Chapitre 3
Maman,
On ne s'est pas toujours entendues toutes les deux. J'ai mal lu le mode d'emploi. Tu ne me l'as pas fourni quand je suis née. On est passées à côté l'une de l'autre sans vraiment se comprendre. Trop différentes ou mêmes défauts ? Nous étions trop ou pas assez. Trop entières, trop têtues. Que de conflits ont émaillé notre relation. J'en ai souffert surtout plus jeune. Aujourd'hui il y a prescription. Je regarde cela comme une spectatrice.
Tu refuses que j'aborde ce sujet avec toi alors je me dis qu'avec une lettre ce sera plus facile.

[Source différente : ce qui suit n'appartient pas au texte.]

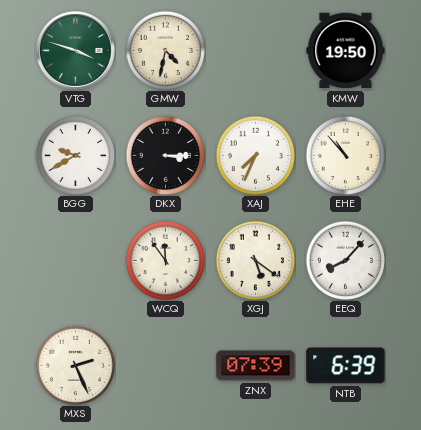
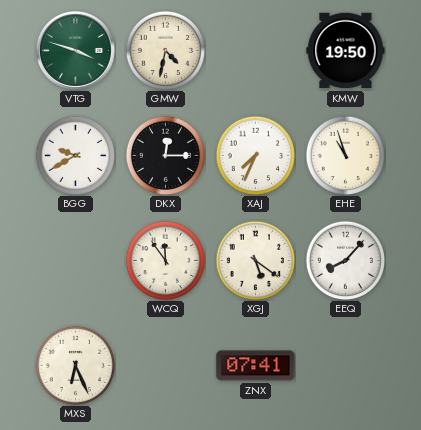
DKX: 3:15 -> 12:15
EHE: 10:53 -> 10:57
MXS: 2:26 -> 6:26
ZNX: 07:39 -> 07:41
NTB: 6:39 -> none
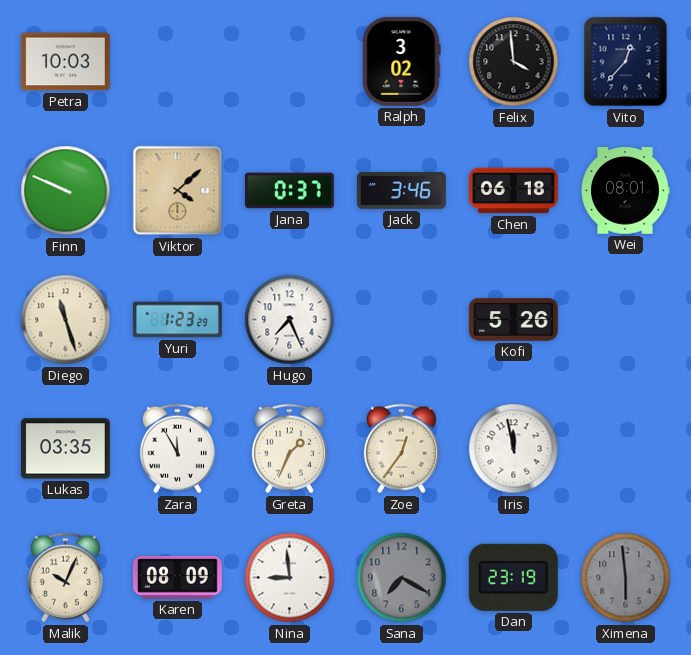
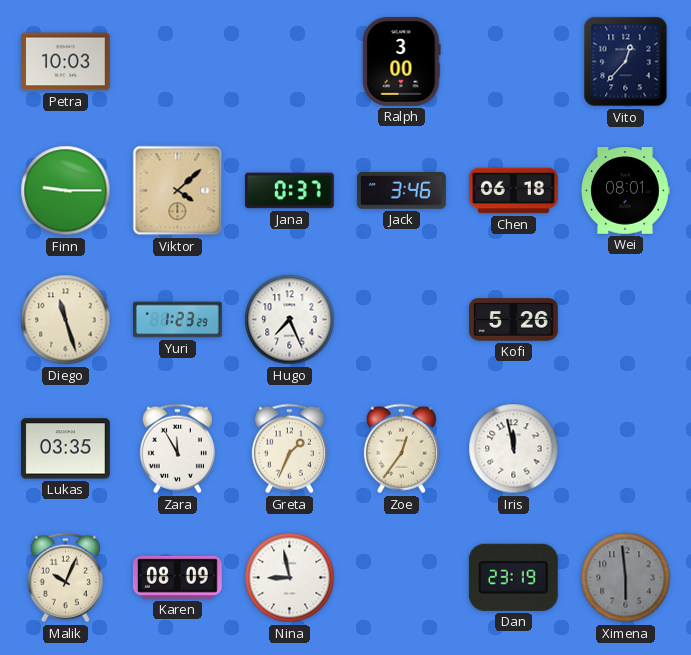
Ralph: 3:02 -> 3:00
Felix: 3:59 -> none
Finn: 9:49 -> 9:15
Nina: 8:59 -> 8:58
Sana: 7:20 -> none
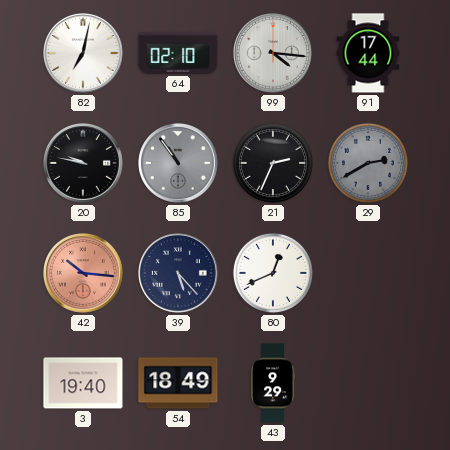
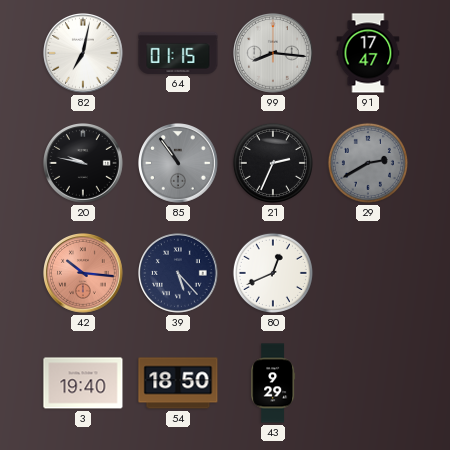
64: 02:10 -> 01:15
99: 4:16 -> 8:16
91: 17:44 -> 17:47
54: 18:49 -> 18:50
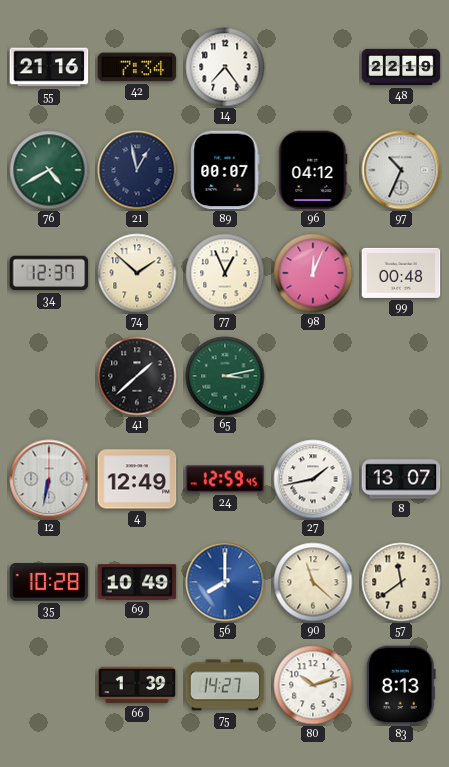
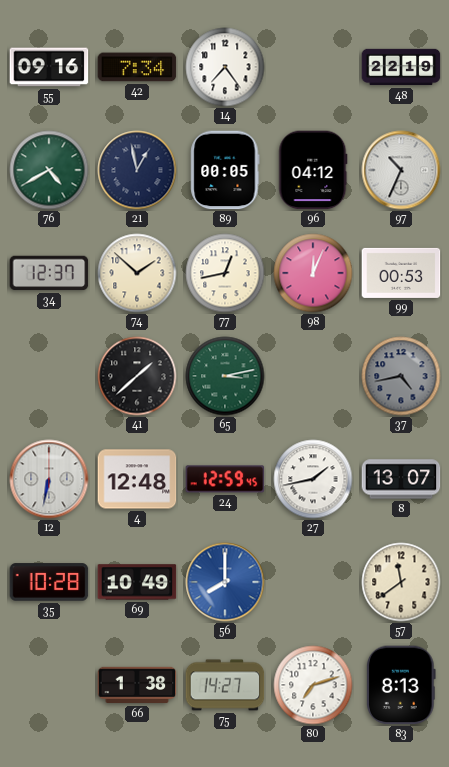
55: 21:16 -> 09:16
89: 00:07 -> 00:05
77: 12:56 -> 12:43
99: 00:48 -> 00:53
37: none -> 4:43
4: 12:49 -> 12:48
90: 11:22 -> none
66: 1:39 -> 1:38
80: 10:12 -> 7:12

J'ai décidé d'arrêter les traitements que je suis depuis vingt mois. Ils me rendent plus malade et ne changeront rien à l'issue du combat. Je me dégrade de plus en plus. Tenir un stylo, respirer, manger tout devient de plus en plus difficile. Quelle issue me reste-t-il ? Je ne veux pas finir ainsi. Je veux mettre de l'ordre dans mes affaires tant que c'est possible. Je n'ai plus le temps de ressasser.
Je veux rester paisible le plus possible chez moi auprès de ma famille. Je veux partir le coeur rempli de bons souvenirs. Je prends juste de l'avance sur le voyage et me réjouis de revoir Papi et Mamie. J'aimerais que tu restes sur une note positive toi aussi. Je te laisse veiller sur mes enfants et leur raconter qui j'étais. A toi les albums photos et les confitures avec eux. Thierry est un merveilleux père et il les élèvera bien. Essaie de bien t'entendre avec lui. C'est un gentil garçon. Vous aurez besoin les uns des autres. Je vous en supplie, construisez une bulle protectrice autour des enfants. Maman, je sais que tu es entière comme moi mais que tu feras ce qui est juste. De cela je n'en ai jamais douté.
Avec toute mon affection,
Pauline
Thierry,
Mes derniers mots seront pour toi. Tu m'as donné deux beaux enfants. Je les aime par-dessus tout. J'aurais aimé les voir grandir. Tu es un papa formidable. Je sais que tu t'en sortiras très bien et qu'ils ne manqueront de rien. J'ai toute confiance en toi. J'aurais aimé tenir ta main un peu plus longtemps ...
Mes mains tremblent. J'ai du mal à dessiner le coeur à la fin. Mes larmes coulent sur le papier. Je suis incapable de continuer. Mon écriture serrée et déformée trahit mon état. Je te regarde dormir. Je sais que tu as eu du mal à comprendre ma décision au début.
Je repense aux lettres dans ma capsule avec émotion. Le bilan d'une vie. J'ai donné la capsule au notaire avec des consignes précises. Elle sera remise à mes enfants à leurs vingt et dix-huit ans, âge symbolique.
La douleur me tord en deux à nouveau, insupportable. Les nausées surgissent. Stop.
Docteur Roussel,
Aujourd'hui c'est le grand saut. Je vous remercie pour votre accompagnement et d'avoir facilité mes démarches pour la Suisse. J'ai apprécié d'avoir croisé votre chemin. C'est bête de dire ça à son médecin. Votre humanité m'a aidée à tenir.
Dites à mes proches que nous sommes allés au bout de ce qui était possible, qu'ils ne culpabilisent pas. Je ne supportais plus l'idée de devenir un poids pour eux. A quoi bon s'acharner ? Dites leur que c'était ma décision en pleine conscience. Une dernière preuve d'amour.
Cordialement,
Pauline Lantier
***
A tous ceux qui me connaissaient,
Aujourd'hui j'aurais eu 45 ans. Ma dernière volonté était que vous vous réunissiez ce jour-là pour fêter ce qui aurait dû être la moitié de ma vie.
Ne soyez pas tristes, trinquez à ma santé. Restez fidèles à ce que j'étais. J'espère que vous vous êtes soudés autour de Gabriel et Elsa.
Dites leur que leur maman les aime, qu'elle veille sur eux. Je suis contente d'avoir croisé votre route.
Je vous aime et vous souhaite d'être heureux.